All About My Mother, by David Bax
With the recent release of – and subsequent geek cacophony about – Drew Goddard’s The Cabin in the Woods, there’s been a lot of talk in film circles about “genre deconstruction.” In case you’re not up to date on your meta subgenres, this refers to films that aren’t quite spoofs but are legitimate entries in their genres while also commenting on them in a postmodern fashion. For some reason, horror has been the most explored form, with the aforementioned Cabin being preceded by 2006’s Behind the Mask: The Rise of Leslie Vernon and 1996’s Scream, a pioneer of the trend. The approach has been attempted in other styles, as well, such as the well-intentioned but mostly unsuccessful Last Action Hero from 1993. Thus far, it doesn’t appear that the deconstruction torch has passed over the well-worn fabric of the coming-of-age story. Patricia Riggen’s Girl in Progress sets out to change that and, technically, it does. Just not in the form of a good movie.
Cierra Ramirez plays Ansiedad, the only child of a single mother named Grace (Eva Mendes). Grace is a pretty terrible role model but Ansiedad, to her credit, recognizes that. A school lesson on the coming-of-age tale – delivered by teacher Ms. Armstrong (Patricia Arquette) – convinces our young heroine that what she needs in order to get away from her mom is to step into adulthood. Armed with movie and literature tropes, she believes she can force that fateful move by recreating all the right circumstances. Her plan is intricate but it consists mainly of rebelling, falling in with a bad crowd, then losing her virginity and her innocence with it.

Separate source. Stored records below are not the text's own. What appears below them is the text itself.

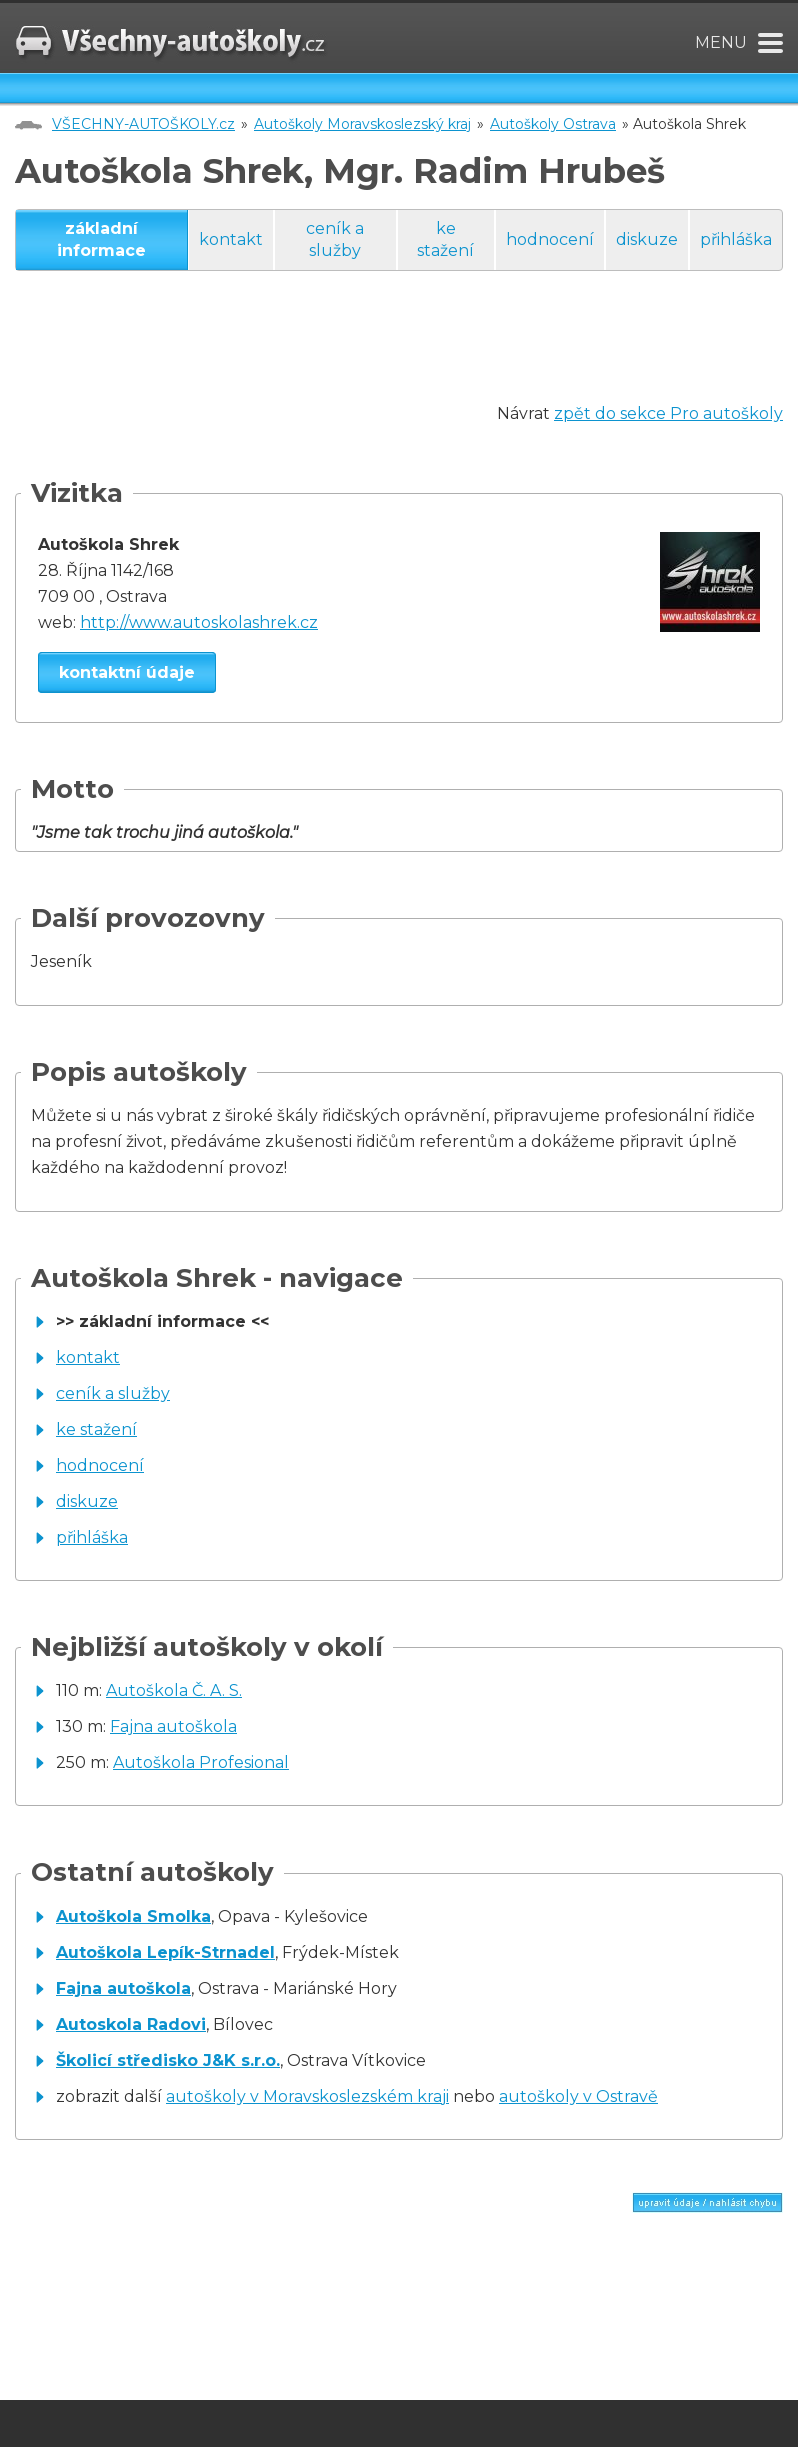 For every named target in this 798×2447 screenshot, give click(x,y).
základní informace (101, 239)
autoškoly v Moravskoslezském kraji (307, 2096)
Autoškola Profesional (201, 1762)
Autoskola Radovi (131, 2024)
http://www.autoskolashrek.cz (199, 622)
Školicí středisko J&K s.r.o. (168, 2060)
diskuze (647, 239)
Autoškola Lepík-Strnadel (165, 1952)
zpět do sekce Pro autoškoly (668, 413)
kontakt (231, 239)
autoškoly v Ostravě (578, 2096)
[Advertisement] (379, 356)
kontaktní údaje (127, 672)
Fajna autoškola (173, 1726)
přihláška (736, 239)
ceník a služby (335, 239)
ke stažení (445, 239)
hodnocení (550, 239)
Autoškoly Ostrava (553, 124)
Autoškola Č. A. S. (174, 1690)
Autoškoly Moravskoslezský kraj (362, 124)
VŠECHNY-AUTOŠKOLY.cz (143, 124)
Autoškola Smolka (133, 1916)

Ramirez deftly handles the dialogue, of which there is much, but it would be difficult to say if she possesses the chops to get deeper into a character for the simple reason that this particular character has no real depth. She’s hyper-verbal and jaded in a Juno way except that this film is trying so hard, it makes Juno seem like pure naturalism.

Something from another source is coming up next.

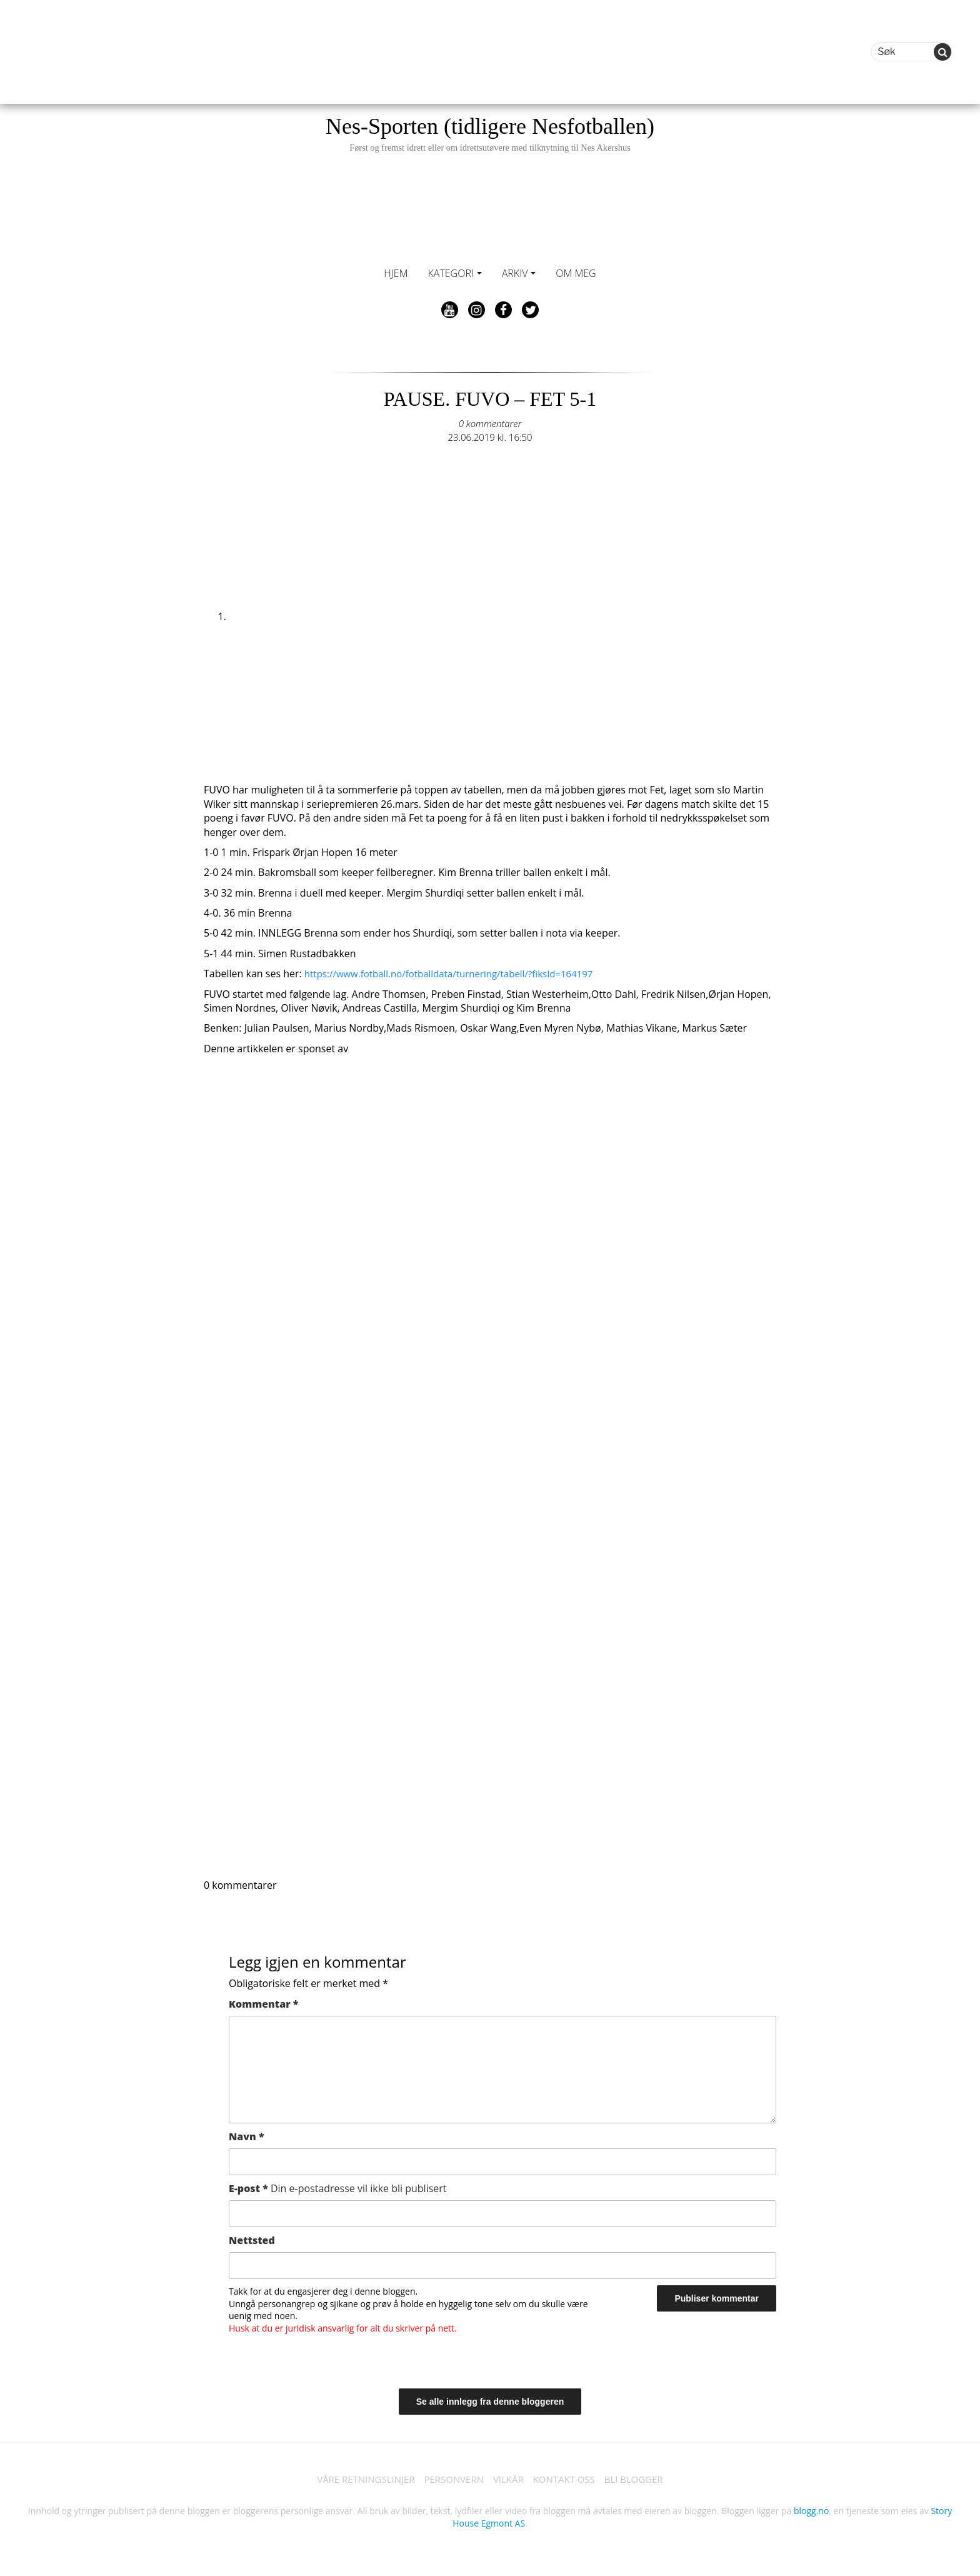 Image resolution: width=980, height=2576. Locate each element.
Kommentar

Mendes, on the other hand, is the film’s main problem. The fault lies not only with the performance she gives – though it is an exasperatingly slight and facile one – but also with Riggen’s refusal to commit to Grace’s toxic personality. Like Cesar Romero keeping his mustache when playing The Joker, it’s impossible to forget that you’re watching Eva Mendes pretending to be a selfish, childish drunk in a dead end and deadening relationship with a married man (Matthew Modine). Riggen can’t help but keep her glamorous.
Also in the trying-too-hard category is the film’s embarrassingly misguided sense of humor. Riggen and screenwriter Hiram Martinez attempt to mine comedy from Ansiedad’s precocious and disaffected worldview. Her faux-daring matter-of-factness about her own body and life is presented as though it’s pushing an envelope but the film resembles nothing so much as a pilot for an ABC Family series. That would be fitting, given how TV-ready Ansiedad’s eventual revelations are. Meanwhile, extrapolating that false edginess to the rest of the characters proves even more disastrous. Comedian Russell Peters, as Grace’s boss, Emile, is apparently supposed to have us rolling in the aisle simply by referencing the fact that one of Grace’s coworkers is in an abusive marriage.

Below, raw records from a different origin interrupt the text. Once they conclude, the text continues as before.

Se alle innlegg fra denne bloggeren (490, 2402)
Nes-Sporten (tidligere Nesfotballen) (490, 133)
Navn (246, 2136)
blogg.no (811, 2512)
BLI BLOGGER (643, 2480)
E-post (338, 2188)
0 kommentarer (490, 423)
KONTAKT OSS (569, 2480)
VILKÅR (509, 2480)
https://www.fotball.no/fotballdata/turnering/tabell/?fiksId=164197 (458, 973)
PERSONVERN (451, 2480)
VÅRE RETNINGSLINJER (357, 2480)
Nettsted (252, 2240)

These are the results of a film that has no clear idea what to do with itself and so ends up aping the films it wants to be. At the bottom of it, there was once an idea, though. Ansiedad plans her journey by making a giant collage referencing all the possible coming-of-age conventions. It’s a clever and well-studied moment proving that, when it comes to the genre they’re referencing, the filmmakers know their stuff. Beyond that, though, they didn’t have a clue what to do with it.